You are viewing a plain text version of this content. The canonical link for it is here.
Posted to common-user@hadoop.apache.org by jibjoice <su...@hotmail.com> on 2008/01/09 03:07:31 UTC
nutch crawl and index problem
first i set conf/crawl-urlfilter that
# skip file:, ftp:, & mailto: urls
-^(file|ftp|mailto):
# skip image and other suffixes we can't yet parse
-\.(png|PNG|ico|ICO|css|sit|eps|wmf|zip|mpg|gz|rpm|tgz|mov|MOV|exe|bmp|BMP)$
# skip URLs containing certain characters as probable queries, etc.
-[?*!@=]
# skip URLs with slash-delimited segment that repeats 3+ times, to break
loops
-.*(/.+?)/.*?\1/.*?\1/
# accept hosts in MY.DOMAIN.NAME
#+^http://([a-z0-9]*\.)*MY.DOMAIN.NAME/
# skip everything else
+.
i can crawl "http://guide.kapook.com" but i can't crawl
"http://www.kapook.com" some webpage can't crawl all i want to know why?

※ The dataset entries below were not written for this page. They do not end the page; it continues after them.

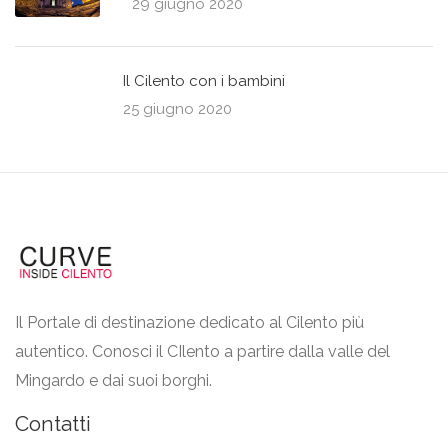
29 giugno 2020
Il Cilento con i bambini
25 giugno 2020
Il Portale di destinazione dedicato al Cilento più
autentico. Conosci il CIlento a partire dalla valle del
Mingardo e dai suoi borghi.
Contatti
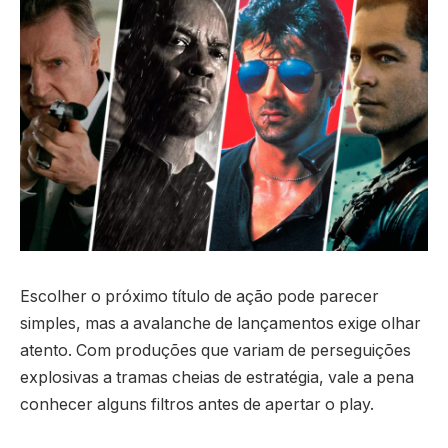
Escolher o próximo título de ação pode parecer
simples, mas a avalanche de lançamentos exige olhar
atento. Com produções que variam de perseguições
explosivas a tramas cheias de estratégia, vale a pena
conhecer alguns filtros antes de apertar o play.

after crawl index file not complete it's not have segments file it have only
/user/nutch/crawld/indexes/part-00000/_0.fdt <r 1> 365
/user/nutch/crawld/indexes/part-00000/_0.fdx <r 1> 8
/user/nutch/crawld/indexes/part-00000/_0.fnm <r 1> 66
/user/nutch/crawld/indexes/part-00000/_0.frq <r 1> 370
/user/nutch/crawld/indexes/part-00000/_0.nrm <r 1> 9
/user/nutch/crawld/indexes/part-00000/_0.prx <r 1> 611
/user/nutch/crawld/indexes/part-00000/_0.tii <r 1> 135
/user/nutch/crawld/indexes/part-00000/_0.tis <r 1> 10553
/user/nutch/crawld/indexes/part-00000/index.done <r 1> 0
/user/nutch/crawld/indexes/part-00000/segments.gen <r 1> 20
/user/nutch/crawld/indexes/part-00000/segments_2 <r 1> 41
/user/nutch/crawld/indexes/part-00001/index.done <r 1> 0
/user/nutch/crawld/indexes/part-00001/segments.gen <r 1> 20
/user/nutch/crawld/indexes/part-00001/segments_1 <r 1> 20
how i solve it?
--
View this message in context: http://www.nabble.com/nutch-crawl-and-index-problem-tp14703815p14703815.html
Sent from the Hadoop Users mailing list archive at Nabble.com.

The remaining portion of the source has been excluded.